Erdoğan’a “aba altından sopa”

The Economist’de, Tayyip Erdoğan hakkında yayınlanan yorum yazısında, Başbakan’a yerel seçimler sonrasında hız vermesi gereken gündem maddeleri “hatırlatılırken”, “sabırsızlık” olarak nitelendirilen çıkışlarının “otokratlık” olarak da yorumlanabileceği ima edildi.

soL (HABER MERKEZİ) The Economist dergisinde önceki gün, Tayyip Erdoğan hakkında bir yorum yazısı yer aldı. Seçimlerde rakipsiz olarak nitelendirilen Erdoğan'a, izlemesi gereken programın "hatırlatıldığı" yazıda, "reformların" yavaşlamaması gerektiği vurgulandı.

Özellikle Aydın Doğan ile yaşadığı gerilim ve Davos'taki çıkışıyla tepki topladığı belirtilen Başbakan'ın, kendi tutumunu "otokrat değil sabırsız" olarak nitelediği belirtilerek, Erdoğan'ın bundan sonraki adımlarında dikkatli ve özenli olması gerektiğine değinildi.

Anayasa değişikliği, Kıbrıs sorunu ve Ermenistan ile ilişkiler başlıklarında hükümetin izlemesi gereken rotanın detaylandırıldığı yazıda, Erdoğan'ın söz konusu başlıklarda AB ile uyumlu adımları hızla atmasını garanti altına almak için, başbakan hakkındaki otokratlık tartışmalarına özellikle değinildiği gözlendi.

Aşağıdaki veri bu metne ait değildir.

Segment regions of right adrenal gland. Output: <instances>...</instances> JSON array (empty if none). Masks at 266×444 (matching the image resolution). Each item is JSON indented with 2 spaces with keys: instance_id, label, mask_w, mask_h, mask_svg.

"Anayasa değişikliği acil gündem"
2007 seçimlerinin ardından anayasa değişikliğini gündemine alan AKP'nin, "sadece dindarların hassasiyetlerini dikkate almakla hata ettiği" ifade edilerek, yerel seçilerin ardından anayasa reformunun hızla gerçekleştirilesi gerektiği belirtildi. Ayrıca, AKP'nin süreci hızlandırmak ve mümkün olan en geniş toplumsal desteği arkasına almak için muhalefetle işbirliği içinde davranması gerektiği de savunuldu.

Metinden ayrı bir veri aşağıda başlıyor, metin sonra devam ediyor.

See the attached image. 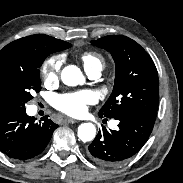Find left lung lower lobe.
<instances>
[{
  "label": "left lung lower lobe",
  "mask_w": 183,
  "mask_h": 183,
  "mask_svg": "<svg viewBox=\"0 0 183 183\" xmlns=\"http://www.w3.org/2000/svg\"><path fill=\"white\" fill-rule=\"evenodd\" d=\"M114 119L119 121L118 128L108 131L102 127L87 151L91 160L103 166H115L135 155L148 140L155 123V119L136 113Z\"/></svg>",
  "instance_id": "left-lung-lower-lobe-1"
}]
</instances>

"Ermenistan ile ilişkiler düzenlenmeli"
Ermenistan ile ilişkilerin resmi düzeyde yeniden başlatılması gerektiğine dikkat çekilen yazıda, atılacak adımların iç politika süreçlerinden etkilenmemesi için yerel seçimlerin ve 24 Nisan'ın geride bırakılmasının beklenebileceği belirtildi. İki ülke arasındaki sınır kapısının açılmasının da önemli olduğu, böylece, ABD'de Ermeni Karar Tasarısı'nın Kongre'den geçmesinin önlenebileceği iddia edildi.

"Kıbrıs bir diğer sınav"
AB'ye katılıma yönelik ilerlemeler çerçevesinde Başbakan Recep Tayyip Erdoğan için bir sonraki önemli "sınavın" Türk liman ve havaalanlarının Rumlara açılması olduğu savunuldu. Yazıdaki manipülasyon tonunun, "böyle bir adımın Fransa'yı mahcup edeceğinin" ifade edilmesine kadar varması dikkat çekti.

"IMF ile masaya oturulmalı"
Seçim sonrasında IMF ile bir anlaşmanın da yaygın beklentiler arasında bulunduğu belirtilen makale, "seçimlerden sonra zafer sarhoşluğu yaşaması muhtemel görülen" Erdoğan'a, iplerin kimin elinde olduğunun hatırlatılması olarak yorumlandı.